News overview

AlphaLink – Made by double excellence

Protein structure prediction with in-cell photo-crosslinking mass spectrometry and deep learning


Kolja Stahl, Andrea Graziadei, Therese Dau, Oliver Brock and Juri Rappsilber Nature Biotechnology (2023) https://doi.org/10.1038/s41587-023-01704-z

In a joined effort the Rappsilber and the Brock group stemming from the two clusters of excellence UniSysCat (Unifying Systems in Catalysis) and SCIoI (Science of Intelligence), respectively, developed a new prediction tool, AlphaLink, for challenging protein structure targets by combining experimental data and deep learning.

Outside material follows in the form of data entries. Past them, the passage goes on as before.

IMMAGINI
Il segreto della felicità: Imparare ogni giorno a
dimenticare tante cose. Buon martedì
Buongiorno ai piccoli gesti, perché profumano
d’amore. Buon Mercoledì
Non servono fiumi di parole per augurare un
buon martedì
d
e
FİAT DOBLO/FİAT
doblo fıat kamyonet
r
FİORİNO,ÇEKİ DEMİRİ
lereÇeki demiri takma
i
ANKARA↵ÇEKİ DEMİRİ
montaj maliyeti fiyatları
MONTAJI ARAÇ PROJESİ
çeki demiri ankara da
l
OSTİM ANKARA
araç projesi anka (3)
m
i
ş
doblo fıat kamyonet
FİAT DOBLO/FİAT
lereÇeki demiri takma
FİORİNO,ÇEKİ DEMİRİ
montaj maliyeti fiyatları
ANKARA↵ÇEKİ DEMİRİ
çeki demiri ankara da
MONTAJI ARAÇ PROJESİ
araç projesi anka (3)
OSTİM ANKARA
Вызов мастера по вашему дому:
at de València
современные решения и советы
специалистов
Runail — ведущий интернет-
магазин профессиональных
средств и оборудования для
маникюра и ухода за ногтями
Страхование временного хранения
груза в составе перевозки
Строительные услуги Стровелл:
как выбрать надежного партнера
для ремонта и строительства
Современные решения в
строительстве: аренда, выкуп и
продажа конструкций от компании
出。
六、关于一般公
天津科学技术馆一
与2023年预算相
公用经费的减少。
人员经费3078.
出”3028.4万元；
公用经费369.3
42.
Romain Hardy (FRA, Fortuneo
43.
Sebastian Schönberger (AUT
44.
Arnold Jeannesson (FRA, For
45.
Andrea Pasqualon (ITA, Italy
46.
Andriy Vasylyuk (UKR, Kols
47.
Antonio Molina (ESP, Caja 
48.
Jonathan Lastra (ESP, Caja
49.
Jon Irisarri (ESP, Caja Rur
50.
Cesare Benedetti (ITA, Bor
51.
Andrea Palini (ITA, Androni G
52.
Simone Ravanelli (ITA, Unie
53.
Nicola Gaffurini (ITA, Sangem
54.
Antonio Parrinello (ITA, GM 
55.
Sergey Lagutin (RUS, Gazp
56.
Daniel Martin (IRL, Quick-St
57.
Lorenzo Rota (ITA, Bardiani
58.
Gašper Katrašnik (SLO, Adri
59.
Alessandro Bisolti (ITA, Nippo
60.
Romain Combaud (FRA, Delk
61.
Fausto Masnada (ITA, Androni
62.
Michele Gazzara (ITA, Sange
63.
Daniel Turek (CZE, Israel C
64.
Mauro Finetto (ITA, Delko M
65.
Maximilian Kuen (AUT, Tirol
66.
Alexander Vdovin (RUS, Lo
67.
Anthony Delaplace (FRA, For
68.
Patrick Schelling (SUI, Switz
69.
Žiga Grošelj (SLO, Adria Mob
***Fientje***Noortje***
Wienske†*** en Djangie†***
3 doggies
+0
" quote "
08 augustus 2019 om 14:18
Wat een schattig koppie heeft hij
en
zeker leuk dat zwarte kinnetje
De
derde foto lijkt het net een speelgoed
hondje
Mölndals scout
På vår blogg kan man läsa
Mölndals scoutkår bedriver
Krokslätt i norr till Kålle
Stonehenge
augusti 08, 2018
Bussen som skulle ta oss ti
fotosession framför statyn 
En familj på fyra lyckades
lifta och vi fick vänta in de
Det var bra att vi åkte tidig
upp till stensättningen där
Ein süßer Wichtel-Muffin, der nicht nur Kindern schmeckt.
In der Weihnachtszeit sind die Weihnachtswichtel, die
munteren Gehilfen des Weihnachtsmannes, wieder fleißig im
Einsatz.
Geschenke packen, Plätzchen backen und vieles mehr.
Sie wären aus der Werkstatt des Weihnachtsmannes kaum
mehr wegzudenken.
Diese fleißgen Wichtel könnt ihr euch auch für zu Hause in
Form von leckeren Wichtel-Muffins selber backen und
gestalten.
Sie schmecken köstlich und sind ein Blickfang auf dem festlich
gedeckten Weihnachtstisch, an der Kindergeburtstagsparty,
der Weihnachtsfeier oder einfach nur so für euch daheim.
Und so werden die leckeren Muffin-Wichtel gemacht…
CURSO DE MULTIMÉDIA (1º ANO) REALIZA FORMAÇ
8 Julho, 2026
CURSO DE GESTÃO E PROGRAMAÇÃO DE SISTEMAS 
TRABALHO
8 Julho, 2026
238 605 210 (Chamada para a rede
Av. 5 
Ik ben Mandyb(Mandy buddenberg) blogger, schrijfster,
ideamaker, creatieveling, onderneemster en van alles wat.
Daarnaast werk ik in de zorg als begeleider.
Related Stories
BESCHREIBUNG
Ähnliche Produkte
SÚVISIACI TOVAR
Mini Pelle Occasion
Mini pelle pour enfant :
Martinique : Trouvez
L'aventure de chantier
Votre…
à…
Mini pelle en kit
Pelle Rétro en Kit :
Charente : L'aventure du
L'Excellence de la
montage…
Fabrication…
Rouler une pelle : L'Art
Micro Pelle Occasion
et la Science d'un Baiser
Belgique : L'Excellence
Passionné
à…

AlphaLink is a modified version of the famous AlphaFold2 algorithm, which gained substantial attention in the scientific community over the last years, as it capably predicts a protein's 3D structure from its amino acid sequence based on an Artificial Intelligence (AI) system, within accuracies that are competitive with experiments. However, challenges remained for proteins undergoing conformational changes or for which only a few homologous sequences are known. AlphaLink incorporates now experimental distance restraint information into the network architecture. It utilizes sparse experimental contacts as anchor points for achieving a higher prediction accuracy. This was experimentally proven by the Rappsilber group which employed a novel approach to obtain residue–residue contacts inside cells by pairing crosslinking mass spectrometry with photo-crosslinking through incorporating into the cellular proteins the noncanonical amino acid photo-leucine. The newly developed tool predicts distinct conformations of proteins on the basis of the provided in-cell distance restraints. This is a move of structural biology into cells and demonstrates the value of experimental data in driving protein structure prediction by a deep learning approach developed by the team. In such way, the noise-tolerant framework for integrating data in protein structure prediction opens a new path for characterizing protein structures accurately from in-cell data.